Lorsque je me suis lancée dans cette« aventure musicale », j’ai beaucoup lu sur le sujet, mais surtout, j’ai rencontré des musiciens, notamment une pianiste japonaise remarquable, Remi Masunaga, qui m’a présenté Laurent Cabasso, professeur au CNSM. J’ai pu assister à plusieurs de ses cours. Parmi les étudiants, certains s’apprêtaient à passer un concours international ! Je tenais là mes personnages. Leur niveau était si remarquable que je leur aurais attribué un prix à tous ! Je ne me lassais pas d’écouter les conseils que Laurent Cabasso leur prodiguait, sa façon d’être avec eux, sa grande attention, sa passion. Et lorsqu’il a évoqué Nadia Boulanger et Paul Valery, j’étais conquise. Je ne le remercierai jamais assez de m’avoir fait partager ces moments qui ont merveilleusement nourri mon roman.

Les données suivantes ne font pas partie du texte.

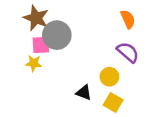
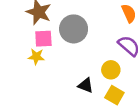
gray circle: (57, 35) -> (74, 29), moved

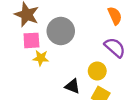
yellow star: (36, 57) -> (41, 58), moved

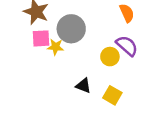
yellow star: (41, 58) -> (55, 47), moved
yellow circle: (97, 71) -> (110, 57), moved

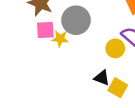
black triangle: (83, 86) -> (102, 78), moved

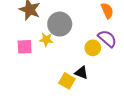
pink square: (45, 30) -> (25, 47), moved
yellow square: (118, 88) -> (67, 81), moved

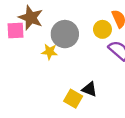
pink square: (25, 47) -> (16, 31), moved
yellow circle: (93, 48) -> (102, 29), moved

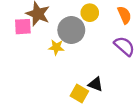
yellow circle: (102, 29) -> (90, 13), moved

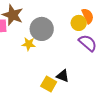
yellow circle: (90, 13) -> (79, 23), moved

Dès le premier chapitre de Stabat Murder, on est sous le choc et incapable de stopper sa lecture : pouvez-vous nous parler de la construction particulière de ce début de roman et de ce qu’on y découvre ?

L’espace-temps est effectivement un peu bousculé… J’ai voulu rapidement mettre le lecteur au centre de ce que j’ai appelé « Le Cube ». Le faire plonger avec Matthis, Mia, Valentin et Sacha dans cet endroit obscur et froid où ils sont séquestrés. Puis remonter à la surface grâce à des flash-back pour y prendre (moi y compris) une grande bouffée d’air pur. On découvre alors les quatre jeunes pianistes quelques jours avant l’enlèvement. On les voit évoluer au Conservatoire, on assiste à leurs cours, on écoute les conseils de leur professeur Laurent Sabonès. On rencontre leur famille. Tous ceux qu’ils ne verront peut-être plus… Puis très vite, on retourne dans Le Cube où les quatre jeunes s’épuisent à trouver des solutions pour s’en sortir. Tout était question de rythme, afin de garder le lecteur en haleine, comme en musique finalement.